Suunto app Forum Suunto Community Forum
    • Recent
    • Tags
    • Popular
    • Users
    • Groups
    • Register
    • Login

    Treadmill distance too high in SSWHR Baro

    Scheduled Pinned Locked Moved Spartan
    34 Posts 6 Posters 2.0k Views
    Loading More Posts
    • Oldest to Newest
    • Newest to Oldest
    • Most Votes
    Reply
    • Reply as topic
    Log in to reply
    This topic has been deleted. Only users with topic management privileges can see it.
    • oeagleoO Offline
      oeagleo
      last edited by

      I have had an Addidas BTLE footpod, but decided to try a Milestone pod. After some discussion with Meir at Milestone, I discovered that these pods are calibrated at the footpod, in other words, you set your watch to be at 100, even, or no calibration. Then, calibrate the footpod in the app, and it is calibrated for whatever device you use.
      I know this works, for I have used a calibrated Milestone footpod with a Fenix 5x, a Spartan Ultra, and now a SSWHRBaro, and they are all consistent over courses that I know the distance. At $30 it’s one heck of a deal. Oh, yeah, I bought mine. 🙂
      It would be good to be able to import all of the metrics of the Milestone into the Spartan, for they do track stride length, ground contact, etc.

      'Life should not be a journey to the grave with the intention of arriving safely in a pretty … rather to skid in broadside in a cloud of smoke, thoroughly used up, totally worn out, and loudly proclaiming "Wow! What a Ride!”.

      1 Reply Last reply Reply Quote 3
      • aldnetA Offline
        aldnet
        last edited by

        Thanks for the suggestions.

        @oeagleo so, which data synchronize Milestone with Suunto, distance and pace? something more?

        Suunto 9 Baro Black (2.11.38)
        Suunto App IOS 1.50.0 (8284)
        iPhone 11 Pro (iOS 14 Beta 4)

        1 Reply Last reply Reply Quote 0
        • oeagleoO Offline
          oeagleo
          last edited by

          In my experience, judging from the inside walk I did yesterday, speed, distance, cadence, and pace show in Movescount after a “USB Sync”. The Milestone App also shows Ground contact, stride length, and foot strike data for runs. I don’t do run, as my knees don’t work so well anymore. In addition, the Milestone app shows graphs of Pace vs. Cadence, and Pace vs. Stride Length, and Pace vs. Ground contact time. Those would be nice to be imported into movescount, somewhat like the HRM-Run/Tri does for Garmin devices.

          'Life should not be a journey to the grave with the intention of arriving safely in a pretty … rather to skid in broadside in a cloud of smoke, thoroughly used up, totally worn out, and loudly proclaiming "Wow! What a Ride!”.
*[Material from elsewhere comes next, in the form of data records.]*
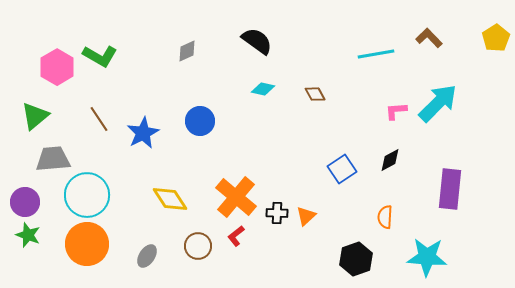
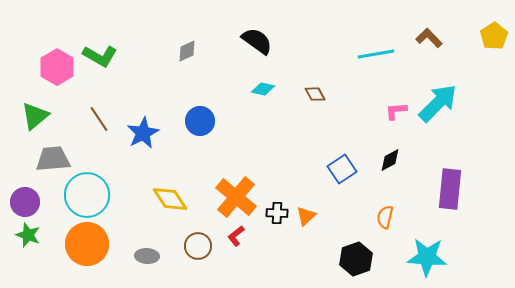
yellow pentagon: moved 2 px left, 2 px up
orange semicircle: rotated 10 degrees clockwise
gray ellipse: rotated 60 degrees clockwise
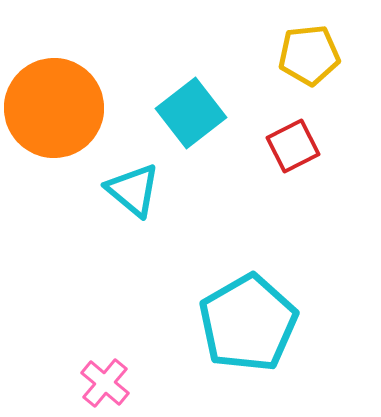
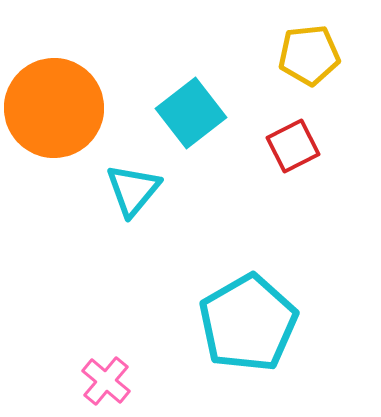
cyan triangle: rotated 30 degrees clockwise
pink cross: moved 1 px right, 2 px up
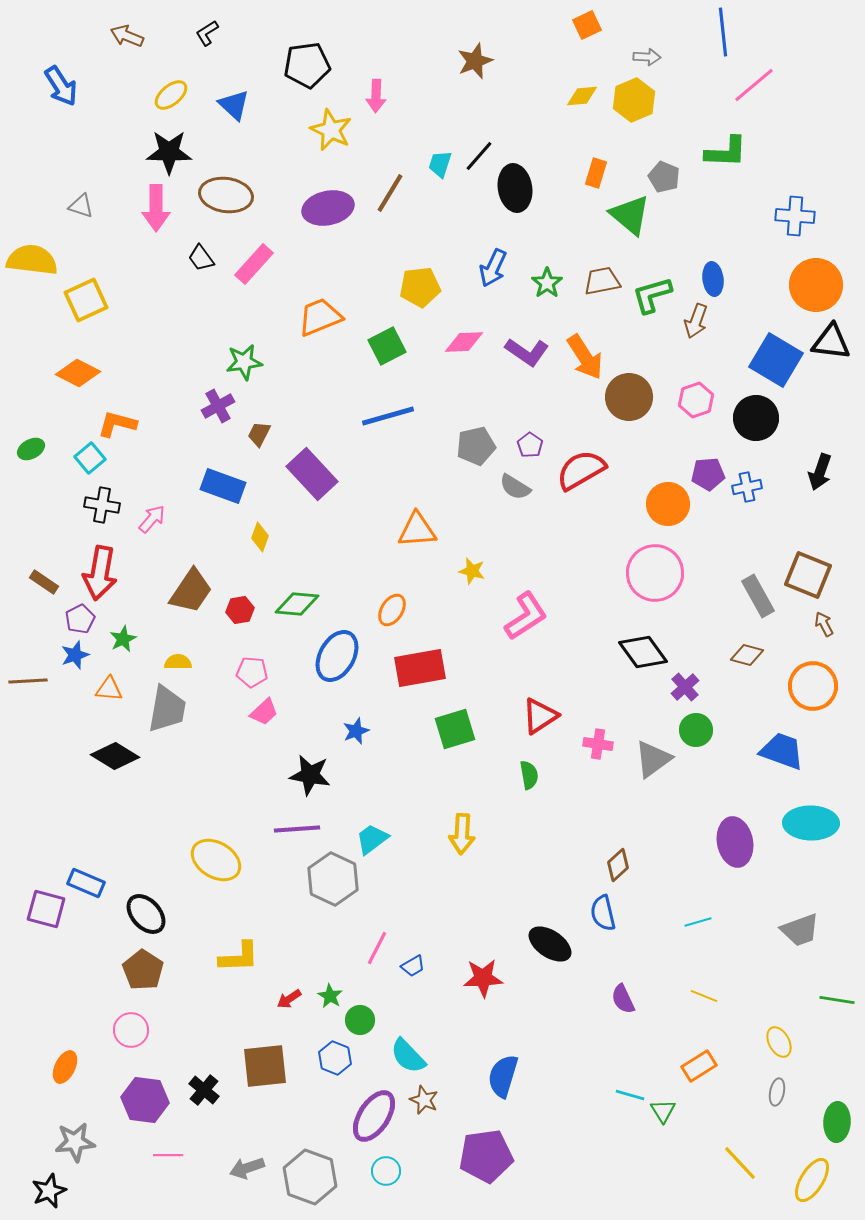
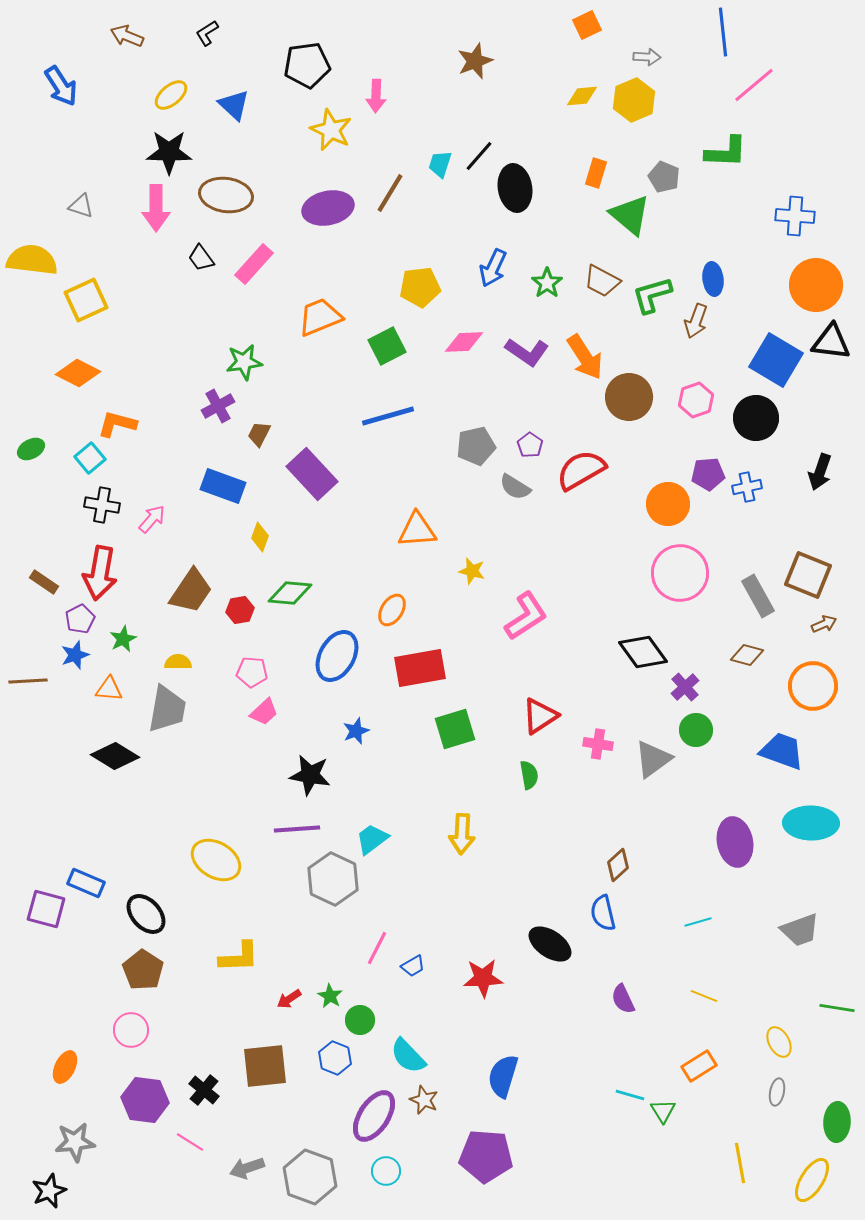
brown trapezoid at (602, 281): rotated 141 degrees counterclockwise
pink circle at (655, 573): moved 25 px right
green diamond at (297, 604): moved 7 px left, 11 px up
brown arrow at (824, 624): rotated 95 degrees clockwise
green line at (837, 1000): moved 8 px down
pink line at (168, 1155): moved 22 px right, 13 px up; rotated 32 degrees clockwise
purple pentagon at (486, 1156): rotated 12 degrees clockwise
yellow line at (740, 1163): rotated 33 degrees clockwise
          1 Reply Last reply Reply Quote 0
          • D Offline
            Darren_M Bronze Member
            last edited by Darren_M

            The easy answer to this is to add a setting to the Treadmill sport mode called ‘Stride length’. Essentially this is just a mathematical multiplication factor. One pulse from the accelerometer multiplied by the stride length and you achieve a set distance. Accuracy obviously depends on the accelerometer. However, it’s worth seeing stride length come to the watch settings as it will get you fairly close if the sensor is any good at all. Relying on the watch calibrating after running isn’t really a fix because if you run with someone slower, or vary your pace significantly, or even run up hill during a run, you’ll change your stride length accordingly and that has to result in an incorrect calibration. Also, the watch could produce estimated stride length from runs with GPS i.e. by distance/steps=stride length. I know from my Garmin my exact stride length at different paces, and they repeat to within 0.01 metres. With this stride length info you could alter the number in the stride length setting to suit the type of treadmill training you’re doing that session. The more data collected, the more scope you have for reasonably accurate treadmill training at different pace. Should be easy to implement, surely?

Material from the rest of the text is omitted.